A dark new chapter in the earth’s geological history began when the first atomic bomb was detonated on July 16, 1945, an international team of scientists has proposed.

Known as the ‘Anthropocene’, it marks the point in time when humans really began to change their planet − and not for the better.

The epoch, still in its infancy, will in centuries to come be recognised by what experts call a ‘Great Acceleration’ of population, carbon emissions, extinctions, and environmental upheaval both on land and in the oceans.

Dutch atmospheric chemist and Nobel laureate Paul Crutzen first came up with the idea of the Anthropocene 15 years ago.

Since then many academics have embraced the concept, but there has been no agreement about when the epoch began.

Now an international working group taking on the task of analysing the Anthropocene has concluded that the defining moment was the day that saw the dawn of the nuclear age.

On July 16, 1945, the first atomic bomb was detonated in the New Mexico desert 190 kilometres south of Santa Fe in the US.

The blast produced a searing flash and a mushroom cloud that rose 12,000 metresinto the air, images of which have burned themselves into the consciousness of the human race.
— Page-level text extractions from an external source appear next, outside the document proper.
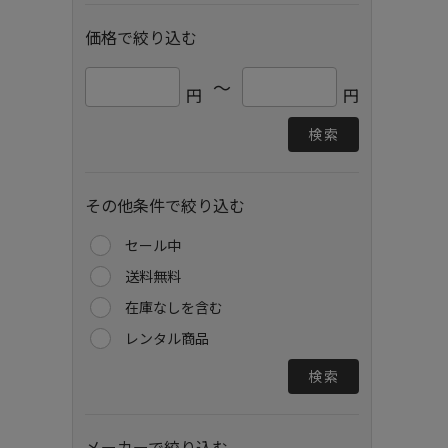
価格で絞り込む
～
円
円
検索
その他条件で絞り込む
セール中
送料無料
在庫なしを含む
レンタル商品
検索
メーカーで絞り込む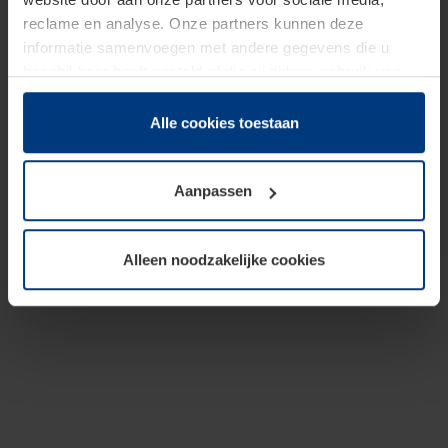
reclame en analyse. Onze partners kunnen deze
informatie samenvoegen met andere gegevens die u
beschikbaar heeft gesteld of die zij tijdens gebruik van
hun diensten hebben verzameld.
Juridisch hebben wij het recht om cookies op uw
Alle cookies toestaan
computer te plaatsen wanneer dit voor de juiste werking
van deze pagina's absoluut vereist is. Voor alle andere
Aanpassen
soorten cookies is uw toestemming benodigd. Uw
toestemming kunt u op elk moment bij de uitleg van de
cookies op pagina
Privacyverklaring
op onze website
Alleen noodzakelijke cookies
wijzigen of herroepen.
The bomb, created by scientists working on the Manhattan Project, generated the destructive power of 15,000 to 20,000 tons of TNT. It also scattered radioactive particles from the poles to the equator, leaving an indelible signal in the surface strata of the earth.

Jan Zalasiewicz, from the University of Leicester’s Department of Geology, who chaired the 26-member working group, said: “Like any geological boundary, it is not a perfect marker − levels of global radiation really rose in the early 1950s, as salvoes of bomb tests took place. But it may be the optimal way to resolve the multiple lines of evidence on human-driven planetary change. Time, and much more discussion, will tell.”
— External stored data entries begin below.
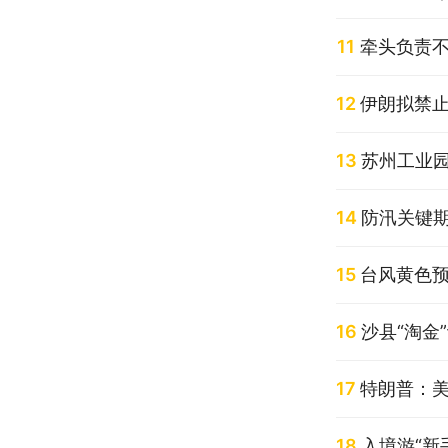
11
牵头负责不
12
伊朗拟禁止
13
苏州工业园
14
防汛关键
15
台风黄色预
16
沙县“淘金
17
特朗普：
18
入境游“新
This year the Anthropocene Working Group will put piece together more evidence on the new epoch, and also discuss other possible time boundaries.
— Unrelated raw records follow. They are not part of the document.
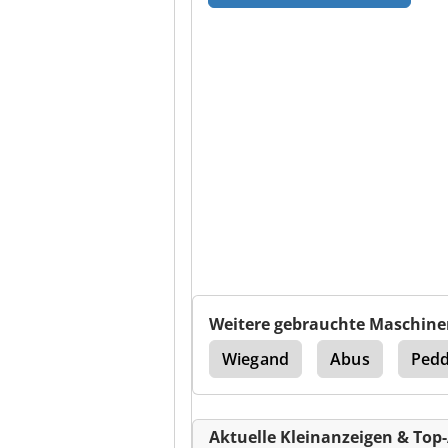
Weitere gebrauchte Maschine
 Stanze mit Werkzeugen
Wiegand
Abus
Pedd
Aktuelle Kleinanzeigen & Top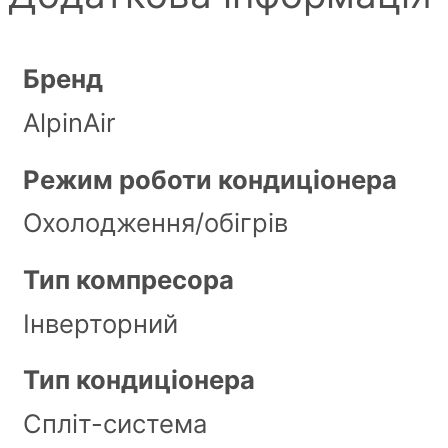
Бренд
AlpinAir
Режим роботи кондиціонера
Охолодження/обігрів
Тип компресора
Інверторний
Тип кондиціонера
Спліт-система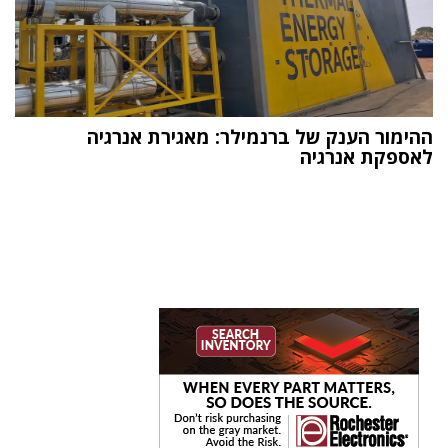
ההימור הענק של ברנמילר: מאגירת אנרגיה
לאספקת אנרגיה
In 2016 the group plans to make recommendations on how the new time period should be formalised, defined and characterised.

Officially, the earth is still in the Holocene (Greek for ‘entirely recent’) epoch that began at the end of the Pleistocene 11,700 years ago.

Alternative suggestions for the start of the Anthropocene include the dawn of agriculture 12,000 years ago and the Industrial Revolution.

A research paper on the Anthropocene from the working group appears in the journal Quaternary International.